(The input Opens)
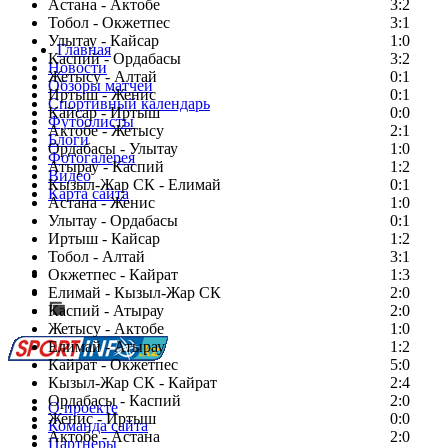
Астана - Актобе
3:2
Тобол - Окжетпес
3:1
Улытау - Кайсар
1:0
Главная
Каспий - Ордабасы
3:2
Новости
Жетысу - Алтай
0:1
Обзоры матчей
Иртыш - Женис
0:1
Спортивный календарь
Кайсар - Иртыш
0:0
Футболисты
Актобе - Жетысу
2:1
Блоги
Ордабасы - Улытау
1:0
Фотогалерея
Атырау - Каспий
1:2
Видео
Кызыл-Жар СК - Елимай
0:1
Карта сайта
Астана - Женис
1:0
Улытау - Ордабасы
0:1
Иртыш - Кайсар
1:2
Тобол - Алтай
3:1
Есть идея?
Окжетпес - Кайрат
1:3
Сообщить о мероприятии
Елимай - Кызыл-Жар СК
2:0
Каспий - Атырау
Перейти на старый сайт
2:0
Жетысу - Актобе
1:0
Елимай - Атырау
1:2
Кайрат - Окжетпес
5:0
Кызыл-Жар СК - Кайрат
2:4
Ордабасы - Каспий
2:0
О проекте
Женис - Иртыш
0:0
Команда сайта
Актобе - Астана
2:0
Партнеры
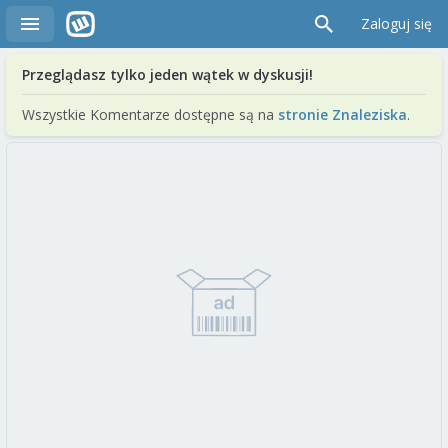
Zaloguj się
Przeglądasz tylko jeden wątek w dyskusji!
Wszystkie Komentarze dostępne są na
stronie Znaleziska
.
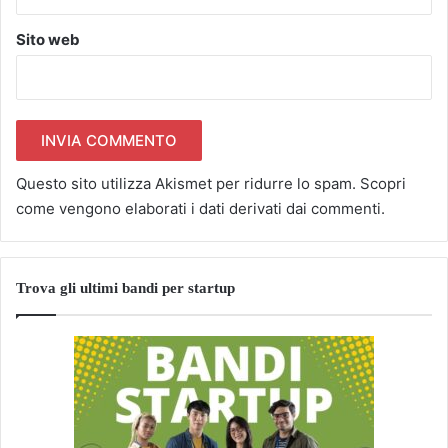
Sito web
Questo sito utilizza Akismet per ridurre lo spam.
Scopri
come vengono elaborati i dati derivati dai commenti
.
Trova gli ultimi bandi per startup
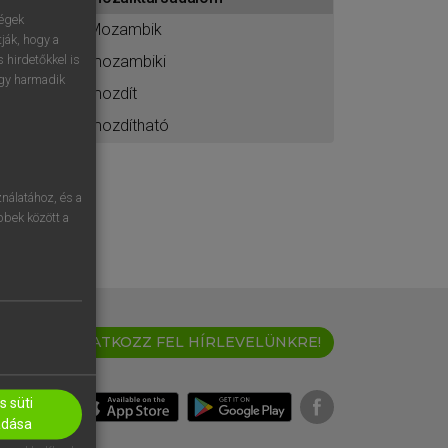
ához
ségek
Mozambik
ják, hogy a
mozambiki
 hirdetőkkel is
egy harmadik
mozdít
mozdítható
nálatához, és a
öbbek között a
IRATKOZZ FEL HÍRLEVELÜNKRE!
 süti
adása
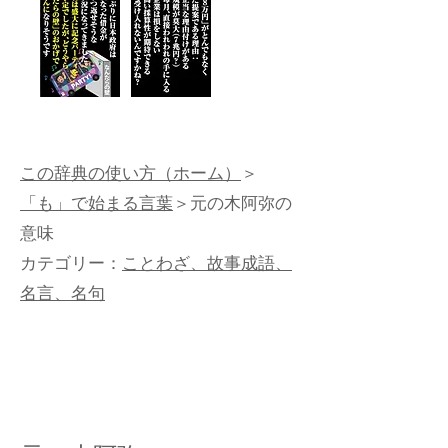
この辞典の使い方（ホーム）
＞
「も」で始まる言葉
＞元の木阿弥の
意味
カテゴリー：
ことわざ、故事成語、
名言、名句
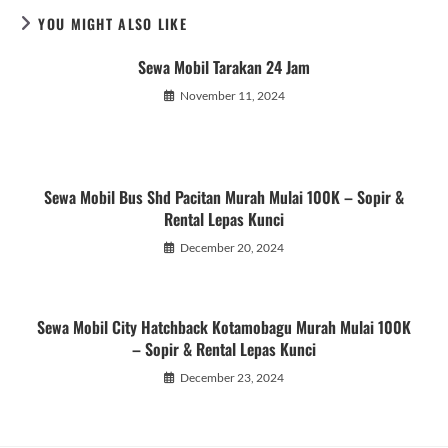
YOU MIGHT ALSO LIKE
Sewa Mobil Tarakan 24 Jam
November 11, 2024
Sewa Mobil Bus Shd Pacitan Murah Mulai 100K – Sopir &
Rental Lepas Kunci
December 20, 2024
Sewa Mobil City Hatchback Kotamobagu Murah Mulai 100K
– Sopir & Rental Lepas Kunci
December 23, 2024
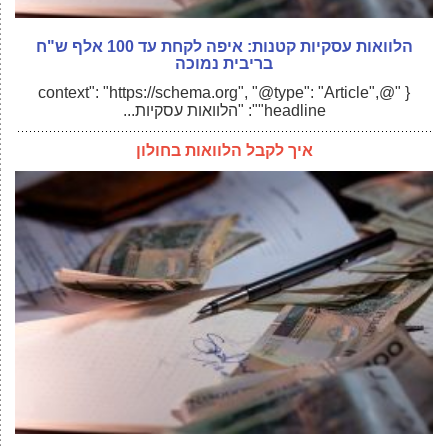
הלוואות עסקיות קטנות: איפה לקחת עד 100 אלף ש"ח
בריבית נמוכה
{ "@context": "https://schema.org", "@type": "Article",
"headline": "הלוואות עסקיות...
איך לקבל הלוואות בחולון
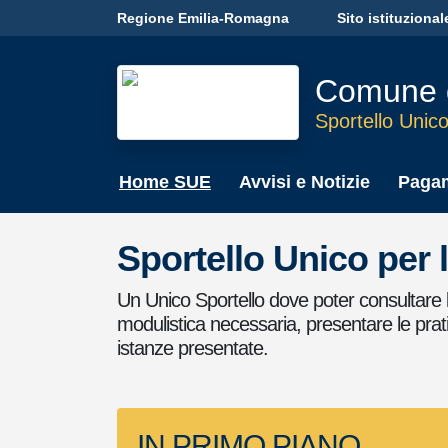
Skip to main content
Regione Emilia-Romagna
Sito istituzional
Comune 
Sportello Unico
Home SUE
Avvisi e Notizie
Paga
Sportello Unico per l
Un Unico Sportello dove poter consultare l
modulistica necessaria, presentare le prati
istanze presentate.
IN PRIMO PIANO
(The input Closes)
> _Directions for this task_: The lines to be extracted begin at the line containing "Иртыш - Женис" and continue through the final line of the material above, both ends included. Reproduce them exactly, without the pictures.

> _Your solution_:
Иртыш - Женис
0:1
Спортивный календарь
Кайсар - Иртыш
0:0
Футболисты
Актобе - Жетысу
2:1
Блоги
Ордабасы - Улытау
1:0
Фотогалерея
Атырау - Каспий
1:2
Видео
Кызыл-Жар СК - Елимай
0:1
Карта сайта
Астана - Женис
1:0
Улытау - Ордабасы
0:1
Иртыш - Кайсар
1:2
Тобол - Алтай
3:1
Есть идея?
Окжетпес - Кайрат
1:3
Сообщить о мероприятии
Елимай - Кызыл-Жар СК
2:0
Каспий - Атырау
Перейти на старый сайт
2:0
Жетысу - Актобе
1:0
Елимай - Атырау
1:2
Кайрат - Окжетпес
5:0
Кызыл-Жар СК - Кайрат
2:4
Ордабасы - Каспий
2:0
О проекте
Женис - Иртыш
0:0
Команда сайта
Актобе - Астана
2:0
Партнеры
Zaloguj się
Przeglądasz tylko jeden wątek w dyskusji!
Wszystkie Komentarze dostępne są na
stronie Znaleziska
.
Sito web
Questo sito utilizza Akismet per ridurre lo spam.
Scopri
come vengono elaborati i dati derivati dai commenti
.
Trova gli ultimi bandi per startup
ához
ségek
Mozambik
ják, hogy a
mozambiki
 hirdetőkkel is
egy harmadik
mozdít
mozdítható
nálatához, és a
öbbek között a
IRATKOZZ FEL HÍRLEVELÜNKRE!
 süti
adása
この辞典の使い方（ホーム）
＞
「も」で始まる言葉
＞元の木阿弥の
意味
カテゴリー：
ことわざ、故事成語、
名言、名句
YOU MIGHT ALSO LIKE
Sewa Mobil Tarakan 24 Jam
November 11, 2024
Sewa Mobil Bus Shd Pacitan Murah Mulai 100K – Sopir &
Rental Lepas Kunci
December 20, 2024
Sewa Mobil City Hatchback Kotamobagu Murah Mulai 100K
– Sopir & Rental Lepas Kunci
December 23, 2024
הלוואות עסקיות קטנות: איפה לקחת עד 100 אלף ש"ח
בריבית נמוכה
{ "@context": "https://schema.org", "@type": "Article",
"headline": "הלוואות עסקיות...
איך לקבל הלוואות בחולון
Skip to main content
Regione Emilia-Romagna
Sito istituzional
Comune 
Sportello Unico
Home SUE
Avvisi e Notizie
Paga
Sportello Unico per l
Un Unico Sportello dove poter consultare l
modulistica necessaria, presentare le prati
istanze presentate.
IN PRIMO PIANO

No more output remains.